The Mountain Culture

Bill Briggs in Five- PART THREE

Posted by Jeff Burke on May 28th, 2008

For the next week, The Mountain Culture, will profile skier and mountaineer, Bill Briggs, a legend by any standard for his contribution to the evolution of American steep skiing. Writer Jeff Burke takes a closer look at the first man to ski the Grand Teton, and the life he has spent on and off the mountains.

THREE: Turning Point

His experience with the Dartmouth Outing Club eventually led Briggs west. In February of 1952, Briggs and Peter Robinson, the son of a Dartmouth professor, took a trip to Sun Valley, Idaho. On the way back they stopped in Jackson where they skied Snow King Resort. That summer they returned to climb and Briggs has been in Jackson most summers since.

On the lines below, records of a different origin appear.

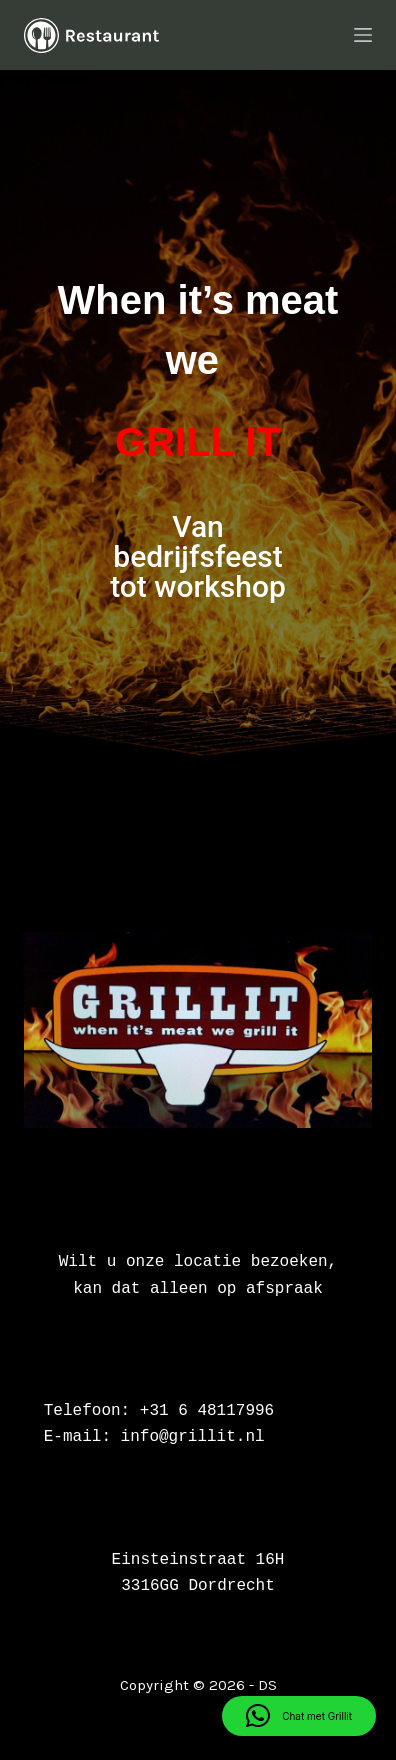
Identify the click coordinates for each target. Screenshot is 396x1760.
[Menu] (363, 35)
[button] (299, 1716)
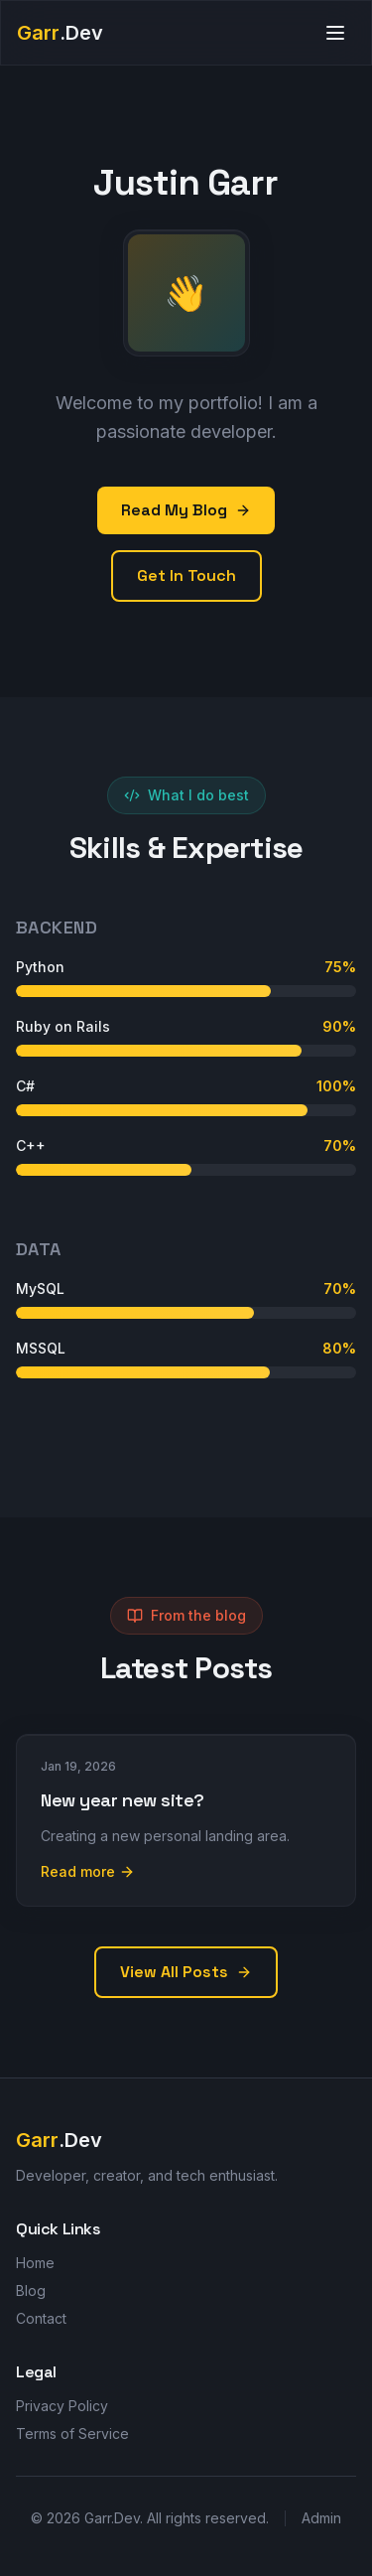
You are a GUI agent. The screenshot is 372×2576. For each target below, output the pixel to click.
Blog (31, 2290)
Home (35, 2262)
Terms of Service (72, 2433)
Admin (321, 2517)
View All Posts (186, 1971)
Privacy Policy (62, 2405)
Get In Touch (186, 575)
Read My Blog (186, 510)
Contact (41, 2318)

Winter wasn’t quite as sewn up as summer for Briggs. Between 1953-56, he worked for his father at a Ford dealership in Maine—an experience that he described as loathsome. Determined to become his own man, Briggs got a job running the ski school at Sugarloaf, Maine in the winter of ’57. Then for the following three years, Briggs was enlisted to start up and run the ski school at Suicide Six in Woodstock, Vermont. But it was in California that Briggs got an invitation to work the Jackson Hole Mountain Resort.

“I got hired by the owner, Paul McCollister, while skiing together in Tahoe,” he says.
This was before Pepi Stiegler, the former Olympian and the area’s original ski school director, had a say in the matter. Pepi generally handpicked his Austrian counterparts for instructors, but Briggs proved his worth as an educator before the mountain opened for the public in a series of clinics with Stiegler and the other instructors. The instructors would each teach a different skill, and when it was his turn Briggs taught parallel turning.

“He had me lead this class. Here were all these really good Austrian racers, really good skiers. We got into it and had a great clinic. So the next day on short-swing turns, Pepi said I did such a good job, all the upper level clinics were done by me.”

Briggs and Stiegler had gotten off to a good start, and in the preseason, they worked together, each impressed with the other’s work. Things were going well. But it wasn’t long lived.

“Early on, one of the Austrians had taken over one of my clients. Things didn’t go well, and he left her on the slope with tears frozen to her goggles,” he goes on. “So I thought something should be done. I wrote a letter and ended up having to recite it to the entire ski school staff, which happened to be mostly Austrians. It came down to ‘Either he goes, or we go!’”

“I was way ahead of the game anyway,” he says, “Since Woodstock and those years with Junior Bounous at Sugarbowl.”

The next season, Briggs went to Snow King and created the Great American Ski School, based on what he and Bounous had worked on for several years at Sugarbowl, exhaustively discussing and debating technique, then testing their hypotheses on the hill. He’s been at the King ever since.

Jeff Burke lives in Jackson, Wyoming, where he works as a freelance writer, Editor-at-Large for Backcountry magazine, and moonlights as a Jackson Hole Ski Patroller.